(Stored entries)
#####
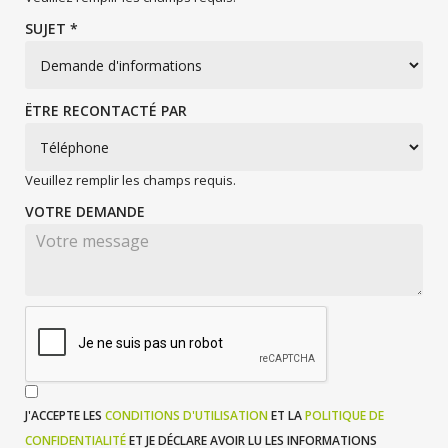
SUJET *
ËTRE RECONTACTÉ PAR
Veuillez remplir les champs requis.
VOTRE DEMANDE
J'ACCEPTE LES
CONDITIONS D'UTILISATION
ET LA
POLITIQUE DE
CONFIDENTIALITÉ
ET JE DÉCLARE AVOIR LU LES INFORMATIONS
#####
• [What you need to do]: Output exactly the line containing "POLITIQUE DE" together with every line after it, ending at the final line of the entries.

• [Exercise answer]:
POLITIQUE DE
CONFIDENTIALITÉ
ET JE DÉCLARE AVOIR LU LES INFORMATIONS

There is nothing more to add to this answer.